▶ **Work required**
An exact copy of all the data is required, with pictures left out.

▶ **Stored data entries**
____________________

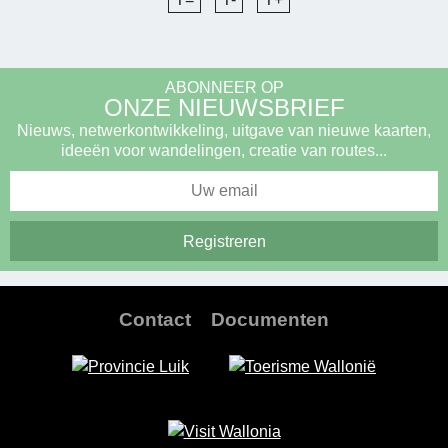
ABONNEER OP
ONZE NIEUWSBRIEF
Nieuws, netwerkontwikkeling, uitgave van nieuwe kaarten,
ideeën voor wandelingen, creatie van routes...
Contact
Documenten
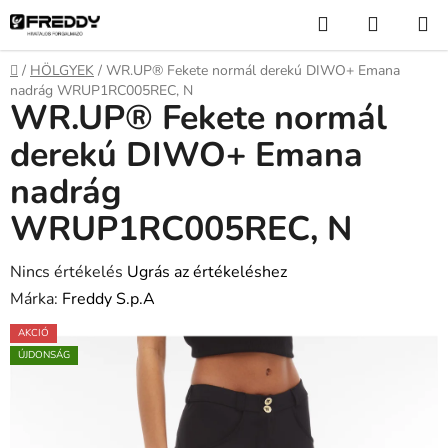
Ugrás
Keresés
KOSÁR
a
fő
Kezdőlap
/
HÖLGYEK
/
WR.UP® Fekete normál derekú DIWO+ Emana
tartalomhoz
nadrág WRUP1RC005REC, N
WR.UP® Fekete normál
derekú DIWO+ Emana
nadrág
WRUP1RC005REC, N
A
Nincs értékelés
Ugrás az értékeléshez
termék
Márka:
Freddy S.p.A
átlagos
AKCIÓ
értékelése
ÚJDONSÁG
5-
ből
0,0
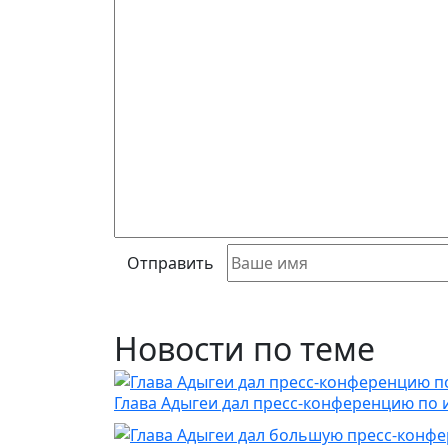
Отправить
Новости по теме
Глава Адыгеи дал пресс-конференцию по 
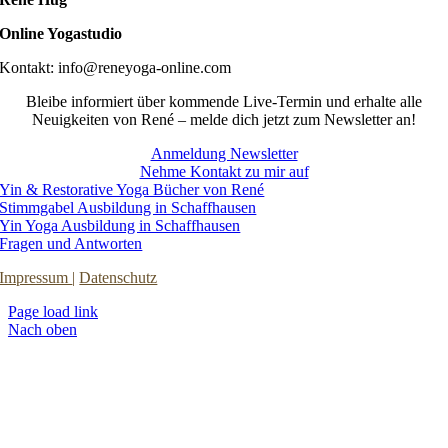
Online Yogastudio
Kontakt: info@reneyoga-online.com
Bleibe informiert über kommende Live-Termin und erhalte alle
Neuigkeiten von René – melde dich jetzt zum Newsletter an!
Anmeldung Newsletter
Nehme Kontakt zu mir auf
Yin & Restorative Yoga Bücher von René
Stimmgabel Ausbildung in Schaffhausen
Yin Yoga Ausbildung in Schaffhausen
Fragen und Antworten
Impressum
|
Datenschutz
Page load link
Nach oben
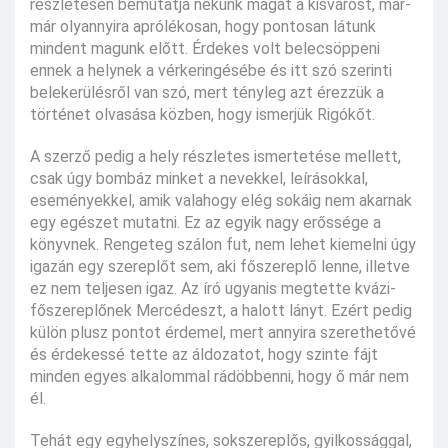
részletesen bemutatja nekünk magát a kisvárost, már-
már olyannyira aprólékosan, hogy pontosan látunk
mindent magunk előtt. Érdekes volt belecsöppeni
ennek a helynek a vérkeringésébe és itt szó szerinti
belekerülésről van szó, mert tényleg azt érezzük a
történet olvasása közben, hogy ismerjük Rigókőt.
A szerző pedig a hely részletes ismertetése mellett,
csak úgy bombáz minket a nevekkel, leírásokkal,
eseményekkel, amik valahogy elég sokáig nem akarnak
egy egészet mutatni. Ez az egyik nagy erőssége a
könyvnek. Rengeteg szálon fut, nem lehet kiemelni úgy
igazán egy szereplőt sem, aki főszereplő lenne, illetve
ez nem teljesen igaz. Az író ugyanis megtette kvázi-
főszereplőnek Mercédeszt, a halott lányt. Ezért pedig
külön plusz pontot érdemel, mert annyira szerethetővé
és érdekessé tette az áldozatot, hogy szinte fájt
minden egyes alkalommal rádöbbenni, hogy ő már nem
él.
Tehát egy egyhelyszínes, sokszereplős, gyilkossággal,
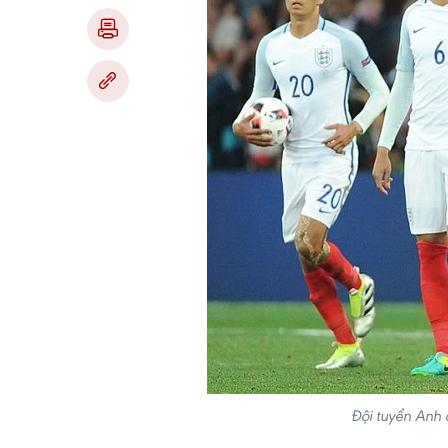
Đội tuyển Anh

____________________

▶ **Result for this task**
ABONNEER OP
ONZE NIEUWSBRIEF
Nieuws, netwerkontwikkeling, uitgave van nieuwe kaarten,
ideeën voor wandelingen, creatie van routes...
Contact
Documenten
Ugrás
Keresés
KOSÁR
a
fő
Kezdőlap
/
HÖLGYEK
/
WR.UP® Fekete normál derekú DIWO+ Emana
tartalomhoz
nadrág WRUP1RC005REC, N
WR.UP® Fekete normál
derekú DIWO+ Emana
nadrág
WRUP1RC005REC, N
A
Nincs értékelés
Ugrás az értékeléshez
termék
Márka:
Freddy S.p.A
átlagos
AKCIÓ
értékelése
ÚJDONSÁG
5-
ből
0,0
Отправить
Новости по теме
Глава Адыгеи дал пресс-конференцию по 
Online Yogastudio
Kontakt: info@reneyoga-online.com
Bleibe informiert über kommende Live-Termin und erhalte alle
Neuigkeiten von René – melde dich jetzt zum Newsletter an!
Anmeldung Newsletter
Nehme Kontakt zu mir auf
Yin & Restorative Yoga Bücher von René
Stimmgabel Ausbildung in Schaffhausen
Yin Yoga Ausbildung in Schaffhausen
Fragen und Antworten
Impressum
|
Datenschutz
Page load link
Nach oben
részletesen bemutatja nekünk magát a kisvárost, már-
már olyannyira aprólékosan, hogy pontosan látunk
mindent magunk előtt. Érdekes volt belecsöppeni
ennek a helynek a vérkeringésébe és itt szó szerinti
belekerülésről van szó, mert tényleg azt érezzük a
történet olvasása közben, hogy ismerjük Rigókőt.
A szerző pedig a hely részletes ismertetése mellett,
csak úgy bombáz minket a nevekkel, leírásokkal,
eseményekkel, amik valahogy elég sokáig nem akarnak
egy egészet mutatni. Ez az egyik nagy erőssége a
könyvnek. Rengeteg szálon fut, nem lehet kiemelni úgy
igazán egy szereplőt sem, aki főszereplő lenne, illetve
ez nem teljesen igaz. Az író ugyanis megtette kvázi-
főszereplőnek Mercédeszt, a halott lányt. Ezért pedig
külön plusz pontot érdemel, mert annyira szerethetővé
és érdekessé tette az áldozatot, hogy szinte fájt
minden egyes alkalommal rádöbbenni, hogy ő már nem
él.
Tehát egy egyhelyszínes, sokszereplős, gyilkossággal,
Đội tuyển Anh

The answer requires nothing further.